Liminar da Justiça, no entanto, segue permitindo o serviço. Sanção teria sido acordada com Crivella

Uber Rio
Protesto contra o Uber no Rio.

O prefeito do Rio, Eduardo Paes (PMDB), está mantendo até o último minuto de seu mandado sua batalha contra o Uber, o aplicativo de transporte popular nas ruas da cidade, mas em constante guerra com os taxistas. O prefeito acaba de sancionar um projeto de lei, aprovado na Câmara Municipal, que proíbe o uso de carros particulares para transporte remunerado de pessoas que estejam cadastrados em aplicativos e sites. É o segundo projeto de lei que Paes sanciona nesse sentido (o primeiro foi em setembro de 2015), sem muito sucesso, pois uma decisão judicial de abril deste ano proíbe à Prefeitura de punir os motoristas do aplicativo. Desde então, a Procuradoria do Município tenta derrubar a liminar, também sem êxito. Paes até tinha prometido criar um aplicativo municipal inspirado no Uber, para os taxistas se cadastrarem e os usuários avaliarem o serviço, mas a promessa não saiu do papel.

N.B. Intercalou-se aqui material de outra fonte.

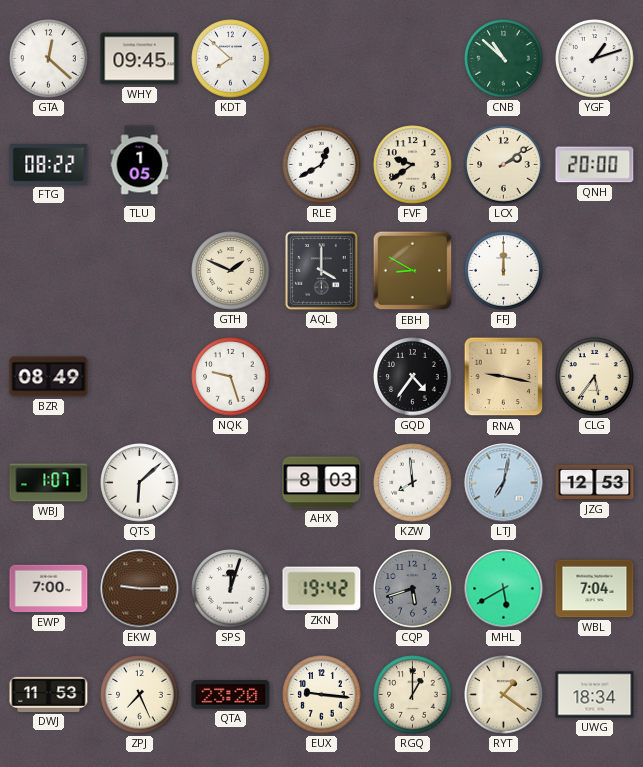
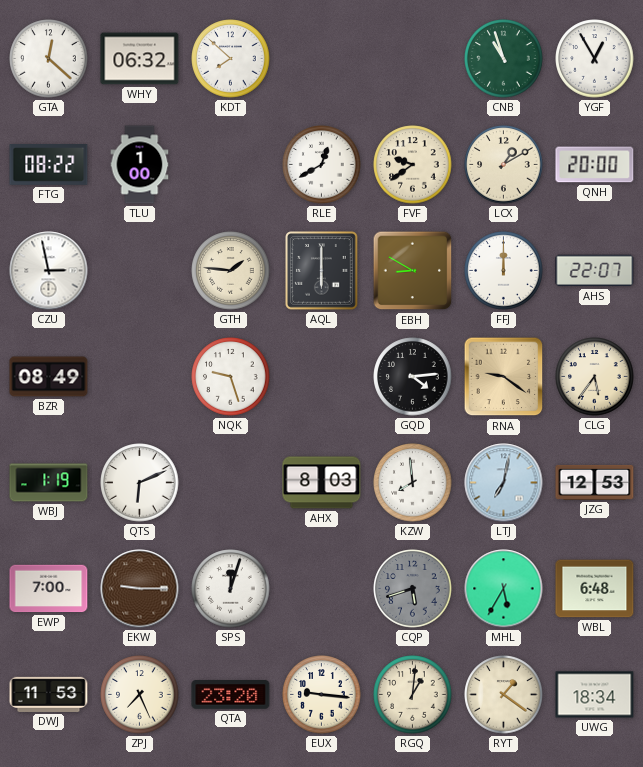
WHY: 09:45 -> 06:32
CNB: 10:52 -> 10:57
YGF: 1:12 -> 12:55
TLU: 1:05 -> 1:00
LCX: 2:09 -> 1:10
CZU: none -> 2:58
GTH: 1:49 -> 1:46
AQL: 4:00 -> 6:00
AHS: none -> 22:07
GQD: 4:36 -> 4:14
RNA: 9:17 -> 9:21
WBJ: 1:07 -> 1:19
QTS: 6:08 -> 6:11
ZKN: 19:42 -> none
MHL: 5:40 -> 5:35
WBL: 7:04 -> 6:48
RGQ: 1:00 -> 1:01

Enquanto a decisão judicial se mantiver em vigor, os carros de Uber continuarão circulando na cidade. Em nota, a companhia afirmou que ao sancionar a lei o prefeito "ignora não só o direito de escolha de mais de 1.200.000 usuários que usam o serviço no Rio de Janeiro, mas também decisão da Justiça carioca que garantiu a atividade e seus parceiros após lei idêntica, sancionada por ele no ano passado". O sucesso do Uber na cidade é tal que tem até um ponto fixo de embarque e desembarque de passageiros no aeroporto Santos Dumont, embora em outros lugares, como a Rodoviária Novo Rio e o Aeroporto Internacional Antonio Carlos Jobim, o aplicativo fique fora do ar, “por motivos de estratégia de negócio”, segundo a companhia, que não menciona que esses dois pontos contam com um coletivo de taxistas que não tem reagido pacificamente à incursão do aplicativo no seu território.

Futuro Governo Crivella

A decisão de sancionar o projeto de lei foi consultada com o prefeito eleito Marcelo Crivella (PRB), segundo uma fonte do entorno de Eduardo Paes. Em sua primeira reunião após as eleições municipais, no último dia 18, durante um almoço de mais de três horas, Crivella e Paes chegaram a um acordo para avançar na proibição do aplicativo. O combinado foi que Paes sancionaria o projeto de lei e que Crivella respeitaria a decisão. Se Crivella não concordasse com a sanção dessa lei, o caminho seria encaminhar um novo projeto de lei sobre o tema para ser votado na Câmara Municipal. A assessoria de Crivella negou a existência desta conversa.

Embora o acordo não tenha efeitos imediatos nas ruas porque a Prefeitura continuará sem poder multar os carros do aplicativo, a sanção – e manutenção – da lei dá munição jurídica à Procuradoria do Município para derrubar a liminar.

Durante a campanha, Crivella, que já foi taxista para pagar seus estudos, se manteve prudente e ambíguo sobre a estratégia que adotaria com o aplicativo que tem grande aprovação entre os cariocas. Ele pregava a negociação com os dois lados e se manifestava a favor do avanço tecnológico, assim como da proteção dos taxistas. Em seu plano de Governo se comprometeu a regulamentar em 2018 o aplicativo e "garantir que o ISS recolhido pelo Uber sobre as viagens originadas na cidade deixe de ir para São Paulo e seja utilizado exclusivamente para financiar um programa de subsídios voltados para a modernização e manutenção da frota de táxi da cidade". Ao contrário do Rio, a Prefeitura de São Paulo regularizou o Uber.